AUC classification accuracy of stochastic AUC algorithms with respect to the number of epochs. We randomly pick a positive and negative instance for each iteration in NSAUC and NSVMSGD2, where n iterations correspond to one epoch. The values in parentheses denote the averaged training time (in seconds) along with the standard deviation over all epochs. The training time excludes the computational time of the embedding steps. The x-axis is displayed in log-scale.

6 Conclusion and Future Work

In this paper, we have proposed scalable batch and stochastic nonlinear AUC maximization algorithms. The proposed algorithms optimize linear classifiers on a finite-dimensional feature space constructed via the k-means Nyström approximation. We solve the proposed batch AUC maximization algorithm using truncated Newton optimization, which minimizes the pairwise squared hinge loss function. The proposed stochastic AUC maximization algorithm is solved using a first-order gradient descent that implements scheduled regularization update and scheduled averaging to accelerate the convergence of the classifier.
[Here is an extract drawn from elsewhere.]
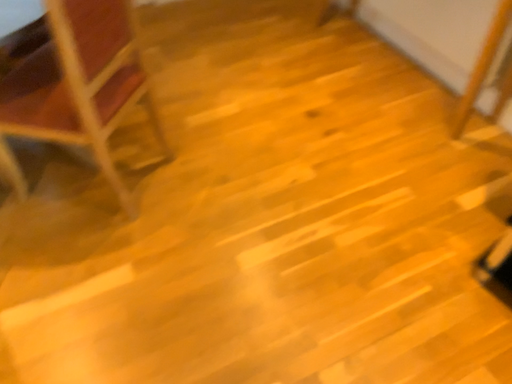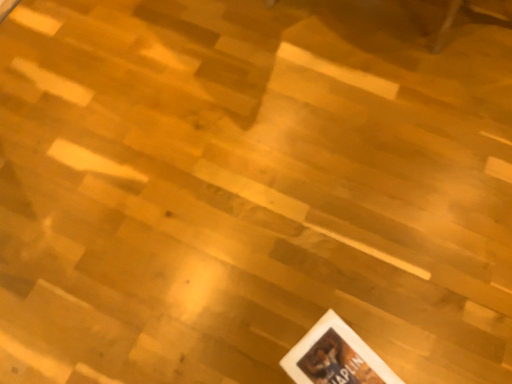 Question: Which way did the camera rotate in the video?

Choices:
 (A) rotated right
 (B) rotated left

Answer: (B) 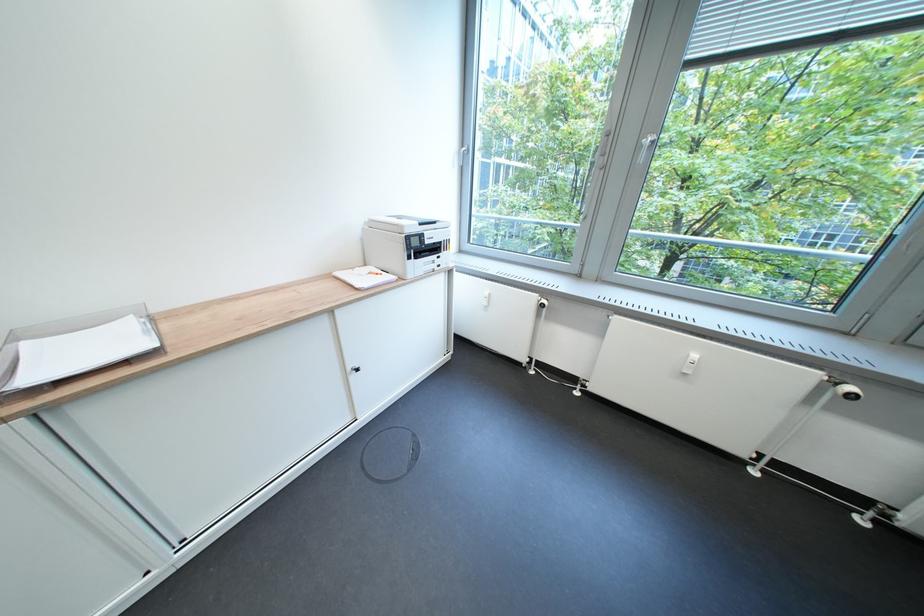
We show via experiments on several benchmark datasets that the proposed AUC maximization algorithms are more efficient than the nonlinear kernel AUC machines, while their AUC performances are comparable or even better than the nonlinear kernel AUC machines. Moreover, we show experimentally that the proposed stochastic AUC maximization algorithm outperforms the state-of-the-art online AUC maximization methods in terms of AUC classification accuracy with a marginal increase in the training time for some datasets. We demonstrate empirically that the proposed stochastic AUC algorithm converges to the optimal solution in a few epochs, while other online AUC maximization algorithms are susceptible to suboptimal convergence. In the future, we plan to use the proposed algorithms in solving large-scale multiple-instance learning.